REQUIREMENT: Return verbatim the run of lines that opens with the line holding "Identify the location of Płyny" and closes with the last line of the records.

Stored data
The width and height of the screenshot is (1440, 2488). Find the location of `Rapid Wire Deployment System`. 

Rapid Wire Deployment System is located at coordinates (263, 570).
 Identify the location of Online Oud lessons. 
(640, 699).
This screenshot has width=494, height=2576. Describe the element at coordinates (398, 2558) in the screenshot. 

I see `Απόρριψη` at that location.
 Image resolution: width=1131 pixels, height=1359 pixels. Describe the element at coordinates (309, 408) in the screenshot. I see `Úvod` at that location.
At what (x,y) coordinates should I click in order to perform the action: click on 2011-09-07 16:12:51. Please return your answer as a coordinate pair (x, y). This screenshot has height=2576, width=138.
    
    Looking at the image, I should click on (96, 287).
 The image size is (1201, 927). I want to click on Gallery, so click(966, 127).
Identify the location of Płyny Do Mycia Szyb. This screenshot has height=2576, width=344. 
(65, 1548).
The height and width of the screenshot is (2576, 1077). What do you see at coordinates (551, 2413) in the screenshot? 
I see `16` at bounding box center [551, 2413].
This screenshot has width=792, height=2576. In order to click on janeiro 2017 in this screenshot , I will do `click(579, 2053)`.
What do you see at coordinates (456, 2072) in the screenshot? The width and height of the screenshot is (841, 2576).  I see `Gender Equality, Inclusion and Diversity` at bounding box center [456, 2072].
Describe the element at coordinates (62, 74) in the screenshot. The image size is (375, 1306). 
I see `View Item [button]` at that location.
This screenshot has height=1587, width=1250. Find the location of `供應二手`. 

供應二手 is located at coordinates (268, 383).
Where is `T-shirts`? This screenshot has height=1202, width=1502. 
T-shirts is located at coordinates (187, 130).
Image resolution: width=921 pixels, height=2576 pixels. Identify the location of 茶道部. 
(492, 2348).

THE ANSWER:
Identify the location of Płyny Do Mycia Szyb. This screenshot has height=2576, width=344. 
(65, 1548).
The height and width of the screenshot is (2576, 1077). What do you see at coordinates (551, 2413) in the screenshot? 
I see `16` at bounding box center [551, 2413].
This screenshot has width=792, height=2576. In order to click on janeiro 2017 in this screenshot , I will do `click(579, 2053)`.
What do you see at coordinates (456, 2072) in the screenshot? The width and height of the screenshot is (841, 2576).  I see `Gender Equality, Inclusion and Diversity` at bounding box center [456, 2072].
Describe the element at coordinates (62, 74) in the screenshot. The image size is (375, 1306). 
I see `View Item [button]` at that location.
This screenshot has height=1587, width=1250. Find the location of `供應二手`. 

供應二手 is located at coordinates (268, 383).
Where is `T-shirts`? This screenshot has height=1202, width=1502. 
T-shirts is located at coordinates (187, 130).
Image resolution: width=921 pixels, height=2576 pixels. Identify the location of 茶道部. 
(492, 2348).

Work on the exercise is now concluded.